> **What you need to do**
For the data below, say how many lines contain "الجهاز". Only the number should be given.

> **Entries shown**
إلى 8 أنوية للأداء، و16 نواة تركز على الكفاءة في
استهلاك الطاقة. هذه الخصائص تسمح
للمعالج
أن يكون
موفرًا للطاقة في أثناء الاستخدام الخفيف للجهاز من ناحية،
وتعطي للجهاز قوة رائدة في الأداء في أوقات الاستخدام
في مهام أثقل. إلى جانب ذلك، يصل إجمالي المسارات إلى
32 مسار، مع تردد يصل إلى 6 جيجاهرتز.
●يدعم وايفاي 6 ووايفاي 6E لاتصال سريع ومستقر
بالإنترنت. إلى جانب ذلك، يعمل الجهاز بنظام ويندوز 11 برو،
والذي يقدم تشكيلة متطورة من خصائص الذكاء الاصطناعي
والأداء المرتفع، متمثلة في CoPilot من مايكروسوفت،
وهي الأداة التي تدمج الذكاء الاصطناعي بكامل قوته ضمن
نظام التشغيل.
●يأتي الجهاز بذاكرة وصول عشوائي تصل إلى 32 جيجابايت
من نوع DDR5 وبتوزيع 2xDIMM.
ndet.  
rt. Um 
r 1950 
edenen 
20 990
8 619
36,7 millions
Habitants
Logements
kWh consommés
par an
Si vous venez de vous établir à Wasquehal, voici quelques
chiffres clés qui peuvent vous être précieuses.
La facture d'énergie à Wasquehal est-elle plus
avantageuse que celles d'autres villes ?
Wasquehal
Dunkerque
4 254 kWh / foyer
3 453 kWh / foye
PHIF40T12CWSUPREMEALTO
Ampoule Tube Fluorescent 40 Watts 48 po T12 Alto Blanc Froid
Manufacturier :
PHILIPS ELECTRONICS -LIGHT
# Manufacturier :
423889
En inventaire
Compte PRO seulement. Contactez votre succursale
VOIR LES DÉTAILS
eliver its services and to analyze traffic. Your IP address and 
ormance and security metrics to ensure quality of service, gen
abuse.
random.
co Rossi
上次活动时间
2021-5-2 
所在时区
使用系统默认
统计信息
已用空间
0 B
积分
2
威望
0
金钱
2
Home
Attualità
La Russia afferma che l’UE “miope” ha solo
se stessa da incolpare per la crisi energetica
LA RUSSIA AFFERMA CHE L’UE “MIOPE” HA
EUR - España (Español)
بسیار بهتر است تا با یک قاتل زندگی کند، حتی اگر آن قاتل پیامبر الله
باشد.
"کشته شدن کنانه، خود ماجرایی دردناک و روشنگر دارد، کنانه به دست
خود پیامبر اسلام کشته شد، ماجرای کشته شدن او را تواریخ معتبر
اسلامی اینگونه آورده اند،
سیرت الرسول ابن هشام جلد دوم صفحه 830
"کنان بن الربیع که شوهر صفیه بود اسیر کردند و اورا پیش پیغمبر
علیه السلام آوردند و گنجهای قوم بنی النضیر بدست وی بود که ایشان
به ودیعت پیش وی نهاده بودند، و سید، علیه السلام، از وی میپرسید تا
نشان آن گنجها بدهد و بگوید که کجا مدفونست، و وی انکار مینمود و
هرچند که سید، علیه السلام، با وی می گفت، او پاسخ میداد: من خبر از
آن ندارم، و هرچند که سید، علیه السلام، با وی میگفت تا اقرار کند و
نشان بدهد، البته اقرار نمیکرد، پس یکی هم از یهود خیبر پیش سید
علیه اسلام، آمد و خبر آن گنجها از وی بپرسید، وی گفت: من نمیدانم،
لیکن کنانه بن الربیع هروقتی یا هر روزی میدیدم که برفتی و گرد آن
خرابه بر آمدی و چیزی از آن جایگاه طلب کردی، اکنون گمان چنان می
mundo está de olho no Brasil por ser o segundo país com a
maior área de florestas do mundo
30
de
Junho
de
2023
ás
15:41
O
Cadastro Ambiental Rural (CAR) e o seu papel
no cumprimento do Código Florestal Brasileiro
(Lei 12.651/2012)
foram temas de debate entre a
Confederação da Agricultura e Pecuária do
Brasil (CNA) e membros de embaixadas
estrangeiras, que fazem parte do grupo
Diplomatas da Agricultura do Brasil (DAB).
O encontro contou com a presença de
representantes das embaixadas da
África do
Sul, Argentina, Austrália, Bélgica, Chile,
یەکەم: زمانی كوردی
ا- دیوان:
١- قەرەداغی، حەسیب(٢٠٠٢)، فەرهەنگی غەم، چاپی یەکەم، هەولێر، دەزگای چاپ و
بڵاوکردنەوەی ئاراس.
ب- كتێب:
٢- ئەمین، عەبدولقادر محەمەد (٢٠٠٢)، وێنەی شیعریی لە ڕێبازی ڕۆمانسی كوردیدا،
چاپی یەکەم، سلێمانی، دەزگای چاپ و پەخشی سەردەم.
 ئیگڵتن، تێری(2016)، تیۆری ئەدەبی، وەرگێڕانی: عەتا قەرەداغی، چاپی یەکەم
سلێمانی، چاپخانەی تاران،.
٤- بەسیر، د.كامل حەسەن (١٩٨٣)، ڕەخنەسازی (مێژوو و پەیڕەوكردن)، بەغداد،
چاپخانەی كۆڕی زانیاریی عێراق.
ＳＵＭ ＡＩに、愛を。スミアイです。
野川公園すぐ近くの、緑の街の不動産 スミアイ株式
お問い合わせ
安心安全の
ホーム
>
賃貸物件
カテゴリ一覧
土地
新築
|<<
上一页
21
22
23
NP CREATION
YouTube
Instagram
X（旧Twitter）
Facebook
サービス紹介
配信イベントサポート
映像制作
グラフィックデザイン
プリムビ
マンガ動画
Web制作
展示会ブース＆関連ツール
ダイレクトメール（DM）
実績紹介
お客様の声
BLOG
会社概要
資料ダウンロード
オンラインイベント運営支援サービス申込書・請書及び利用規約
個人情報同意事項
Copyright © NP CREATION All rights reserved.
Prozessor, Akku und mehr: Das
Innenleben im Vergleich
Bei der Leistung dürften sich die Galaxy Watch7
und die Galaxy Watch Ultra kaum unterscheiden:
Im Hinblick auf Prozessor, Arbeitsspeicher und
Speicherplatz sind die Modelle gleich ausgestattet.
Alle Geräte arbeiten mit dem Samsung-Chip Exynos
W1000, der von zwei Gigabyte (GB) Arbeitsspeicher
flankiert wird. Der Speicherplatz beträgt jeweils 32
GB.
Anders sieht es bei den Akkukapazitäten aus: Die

> **Answer to this exercise**
2